Could each entry below be written out exactly, with every picture dropped?

****************

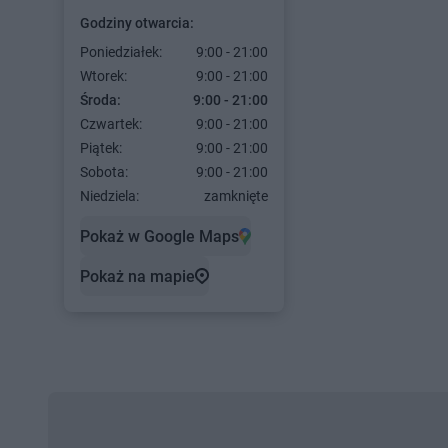
Godziny otwarcia:
Poniedziałek:
9:00 - 21:00
Wtorek:
9:00 - 21:00
Środa:
9:00 - 21:00
Czwartek:
9:00 - 21:00
Piątek:
9:00 - 21:00
Sobota:
9:00 - 21:00
Niedziela:
zamknięte
Pokaż w Google Maps
Pokaż na mapie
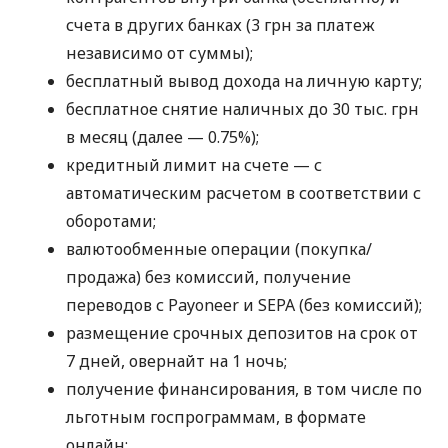
счета в других банках (3 грн за платеж
независимо от суммы);
бесплатный вывод дохода на личную карту;
бесплатное снятие наличных до 30 тыс. грн
в месяц (далее — 0.75%);
кредитный лимит на счете — с
автоматическим расчетом в соответствии с
оборотами;
валютообменные операции (покупка/
продажа) без комиссий, получение
переводов с Payoneer и SEPA (без комиссий);
размещение срочных депозитов на срок от
7 дней, овернайт на 1 ночь;
получение финансирования, в том числе по
льготным госпрограммам, в формате
онлайн;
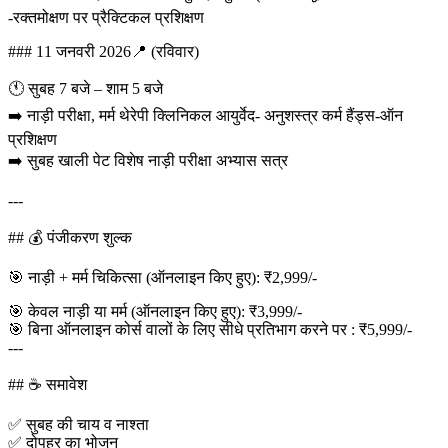
-रक्तमोक्षण पर प्रैक्टिकल प्रशिक्षण
### 11 जनवरी 2026📍 (रविवार)
🕚 सुबह 7 बजे – शाम 5 बजे
➡️ नाड़ी परीक्षा, मर्म थेरेपी क्लिनिकल आयुर्वेद- अनुशस्त्र कर्म हैंड्स-ऑन
प्रशिक्षण
➡️ सुबह खाली पेट विशेष नाड़ी परीक्षा अभ्यास सत्र
---
## 💰 पंजीकरण शुल्क
🎯 नाड़ी + मर्म चिकित्सा (ऑनलाइन किए हुए): ₹2,999/-
🎯 केवल नाड़ी या मर्म (ऑनलाइन किए हुए): ₹3,999/-
🎯 बिना ऑनलाइन कोर्स वालों के लिए सीधे प्रतिभाग करने पर : ₹5,999/-
---
## ☕ समावेश
✅ सुबह की चाय व नाश्ता
✅ दोपहर का भोजन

****************

Output:
Godziny otwarcia:
Poniedziałek:
9:00 - 21:00
Wtorek:
9:00 - 21:00
Środa:
9:00 - 21:00
Czwartek:
9:00 - 21:00
Piątek:
9:00 - 21:00
Sobota:
9:00 - 21:00
Niedziela:
zamknięte
Pokaż w Google Maps
Pokaż na mapie
счета в других банках (3 грн за платеж
независимо от суммы);
бесплатный вывод дохода на личную карту;
бесплатное снятие наличных до 30 тыс. грн
в месяц (далее — 0.75%);
кредитный лимит на счете — с
автоматическим расчетом в соответствии с
оборотами;
валютообменные операции (покупка/
продажа) без комиссий, получение
переводов с Payoneer и SEPA (без комиссий);
размещение срочных депозитов на срок от
7 дней, овернайт на 1 ночь;
получение финансирования, в том числе по
льготным госпрограммам, в формате
онлайн;
-रक्तमोक्षण पर प्रैक्टिकल प्रशिक्षण
### 11 जनवरी 2026📍 (रविवार)
🕚 सुबह 7 बजे – शाम 5 बजे
➡️ नाड़ी परीक्षा, मर्म थेरेपी क्लिनिकल आयुर्वेद- अनुशस्त्र कर्म हैंड्स-ऑन
प्रशिक्षण
➡️ सुबह खाली पेट विशेष नाड़ी परीक्षा अभ्यास सत्र
---
## 💰 पंजीकरण शुल्क
🎯 नाड़ी + मर्म चिकित्सा (ऑनलाइन किए हुए): ₹2,999/-
🎯 केवल नाड़ी या मर्म (ऑनलाइन किए हुए): ₹3,999/-
🎯 बिना ऑनलाइन कोर्स वालों के लिए सीधे प्रतिभाग करने पर : ₹5,999/-
---
## ☕ समावेश
✅ सुबह की चाय व नाश्ता
✅ दोपहर का भोजन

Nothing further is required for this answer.